TASK REQUIREMENTS> Repeat all the records, precisely as given.

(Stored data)
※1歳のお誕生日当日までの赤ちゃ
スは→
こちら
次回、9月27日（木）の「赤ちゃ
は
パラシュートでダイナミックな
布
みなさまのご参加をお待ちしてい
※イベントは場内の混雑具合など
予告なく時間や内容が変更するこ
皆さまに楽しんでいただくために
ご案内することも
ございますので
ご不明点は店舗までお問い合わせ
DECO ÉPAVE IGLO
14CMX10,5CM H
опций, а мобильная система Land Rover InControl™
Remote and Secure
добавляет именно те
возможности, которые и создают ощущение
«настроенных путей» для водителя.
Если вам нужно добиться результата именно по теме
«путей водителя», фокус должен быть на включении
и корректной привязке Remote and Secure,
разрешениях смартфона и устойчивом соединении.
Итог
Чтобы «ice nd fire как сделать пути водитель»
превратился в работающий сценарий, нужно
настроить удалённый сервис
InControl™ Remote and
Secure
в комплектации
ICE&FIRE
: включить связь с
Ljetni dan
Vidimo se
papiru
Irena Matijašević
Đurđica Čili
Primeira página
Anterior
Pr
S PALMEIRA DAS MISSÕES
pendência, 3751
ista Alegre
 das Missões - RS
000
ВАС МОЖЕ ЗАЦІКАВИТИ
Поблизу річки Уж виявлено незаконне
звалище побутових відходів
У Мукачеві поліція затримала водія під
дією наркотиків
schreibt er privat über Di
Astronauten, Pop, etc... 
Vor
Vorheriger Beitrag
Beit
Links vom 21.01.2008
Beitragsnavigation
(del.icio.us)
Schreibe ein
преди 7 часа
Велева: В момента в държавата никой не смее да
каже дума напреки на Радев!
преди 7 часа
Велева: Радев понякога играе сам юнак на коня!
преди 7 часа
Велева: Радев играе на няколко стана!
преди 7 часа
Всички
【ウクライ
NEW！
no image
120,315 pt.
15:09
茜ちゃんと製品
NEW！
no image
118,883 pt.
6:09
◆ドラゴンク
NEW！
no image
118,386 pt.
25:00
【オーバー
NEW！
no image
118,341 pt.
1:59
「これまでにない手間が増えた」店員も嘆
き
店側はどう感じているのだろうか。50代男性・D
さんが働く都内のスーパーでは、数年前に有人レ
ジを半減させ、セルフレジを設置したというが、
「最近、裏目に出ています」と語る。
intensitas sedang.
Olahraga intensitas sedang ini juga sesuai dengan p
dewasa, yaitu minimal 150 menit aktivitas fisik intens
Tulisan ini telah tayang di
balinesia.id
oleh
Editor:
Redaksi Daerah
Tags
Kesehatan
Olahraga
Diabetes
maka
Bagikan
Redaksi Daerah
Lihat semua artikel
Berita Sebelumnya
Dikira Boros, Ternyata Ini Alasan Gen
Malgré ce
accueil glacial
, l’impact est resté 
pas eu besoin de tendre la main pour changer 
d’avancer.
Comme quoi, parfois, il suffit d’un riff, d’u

WRITTEN ANSWER>
※1歳のお誕生日当日までの赤ちゃ
スは→
こちら
次回、9月27日（木）の「赤ちゃ
は
パラシュートでダイナミックな
布
みなさまのご参加をお待ちしてい
※イベントは場内の混雑具合など
予告なく時間や内容が変更するこ
皆さまに楽しんでいただくために
ご案内することも
ございますので
ご不明点は店舗までお問い合わせ
DECO ÉPAVE IGLO
14CMX10,5CM H
опций, а мобильная система Land Rover InControl™
Remote and Secure
добавляет именно те
возможности, которые и создают ощущение
«настроенных путей» для водителя.
Если вам нужно добиться результата именно по теме
«путей водителя», фокус должен быть на включении
и корректной привязке Remote and Secure,
разрешениях смартфона и устойчивом соединении.
Итог
Чтобы «ice nd fire как сделать пути водитель»
превратился в работающий сценарий, нужно
настроить удалённый сервис
InControl™ Remote and
Secure
в комплектации
ICE&FIRE
: включить связь с
Ljetni dan
Vidimo se
papiru
Irena Matijašević
Đurđica Čili
Primeira página
Anterior
Pr
S PALMEIRA DAS MISSÕES
pendência, 3751
ista Alegre
 das Missões - RS
000
ВАС МОЖЕ ЗАЦІКАВИТИ
Поблизу річки Уж виявлено незаконне
звалище побутових відходів
У Мукачеві поліція затримала водія під
дією наркотиків
schreibt er privat über Di
Astronauten, Pop, etc... 
Vor
Vorheriger Beitrag
Beit
Links vom 21.01.2008
Beitragsnavigation
(del.icio.us)
Schreibe ein
преди 7 часа
Велева: В момента в държавата никой не смее да
каже дума напреки на Радев!
преди 7 часа
Велева: Радев понякога играе сам юнак на коня!
преди 7 часа
Велева: Радев играе на няколко стана!
преди 7 часа
Всички
【ウクライ
NEW！
no image
120,315 pt.
15:09
茜ちゃんと製品
NEW！
no image
118,883 pt.
6:09
◆ドラゴンク
NEW！
no image
118,386 pt.
25:00
【オーバー
NEW！
no image
118,341 pt.
1:59
「これまでにない手間が増えた」店員も嘆
き
店側はどう感じているのだろうか。50代男性・D
さんが働く都内のスーパーでは、数年前に有人レ
ジを半減させ、セルフレジを設置したというが、
「最近、裏目に出ています」と語る。
intensitas sedang.
Olahraga intensitas sedang ini juga sesuai dengan p
dewasa, yaitu minimal 150 menit aktivitas fisik intens
Tulisan ini telah tayang di
balinesia.id
oleh
Editor:
Redaksi Daerah
Tags
Kesehatan
Olahraga
Diabetes
maka
Bagikan
Redaksi Daerah
Lihat semua artikel
Berita Sebelumnya
Dikira Boros, Ternyata Ini Alasan Gen
Malgré ce
accueil glacial
, l’impact est resté 
pas eu besoin de tendre la main pour changer 
d’avancer.
Comme quoi, parfois, il suffit d’un riff, d’u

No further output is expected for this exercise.